A phase II clinical trial calculated a 77% probability of treatment-related adverse events for camrelizumab in combination with apatinib in advanced hepatocellular carcinoma. It was shown that 29% of patients experienced more serious adverse reactions, including liver damage and two patients died as a result of the treatment (25). According to the reported statistics on adverse reactions, skin lesions including pruritus, psoriasis and nodular dermatitis account for 46-62% of reports, autoimmune colitis accounted for 22-48% of reports, autoimmune hepatitis accounted for 7-33% of reports and endocrine diseases such as thyroiditis, hypophysitis, adrenalitis and diabetes account for 12-34% of reports. In addition, there were other rarer adverse reactions including pneumonia (3-8%), nephritis (1-7%), cardiac adverse reactions including myocarditis (5%) and neurological adverse reactions (1-5%). The types and severity of irAEs differ for patients with different constitutions. In severe cases, it will cause irreversible damage to the patient and potentially even life-threatening complications. As with all treatments, the risks from immunotherapy should be minimized through a careful combination of monitoring, management of side effects and improvements in the therapeutic regimens including the choice of drugs available.

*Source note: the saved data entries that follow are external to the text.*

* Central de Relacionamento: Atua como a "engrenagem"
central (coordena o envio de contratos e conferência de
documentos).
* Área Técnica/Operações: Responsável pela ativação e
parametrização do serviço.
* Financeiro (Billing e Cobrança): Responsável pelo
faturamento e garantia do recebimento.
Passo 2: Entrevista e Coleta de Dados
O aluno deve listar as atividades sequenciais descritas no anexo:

Additionally, methods for detecting and diagnosing irAEs at an early stage are of paramount importance.

However, at present, there is no perfect system for detecting and diagnosing these side effects in a timely manner and most physicians just follow a simple 'discovery-symptom treatment' model. This will undoubtedly increase the risk of missed diagnoses and misdiagnoses. Therefore, further exploration of relevant markers and how to deal with these treatment-related immune side effects are increasing becoming an important part of broadening the efficacy of immunotherapy.

The present review summarized the different adverse reactions reported by patients with various types of cancer after treatment with PD-1/PD-L1-related inhibitors and summarized the management options adopted by the attending physician as well as the outcomes of the patients. These adverse reactions include damage to the hematological system, circulatory system, digestive system, urinary system, lymphatic system, neuromuscular system, vision and oral cavity, among others. The purpose of the present review was to highlight the need for improvement of the knowledge of the physicians to these side effects, to improve early detection, early diagnosis and early treatment. In Fig. 2 some of the adverse effects on the various systems listed in this review are summarized for a more intuitive understanding.

In conclusion, immune checkpoint inhibitor therapy has exhibited significant potential. However, such drugs will inevitably cause adverse reactions in clinical applications and the existing case reports and the management strategies used can aid clinicians awareness and guide their response in dealing with these adverse reactions, ultimately improving the health and quality of care for the patients.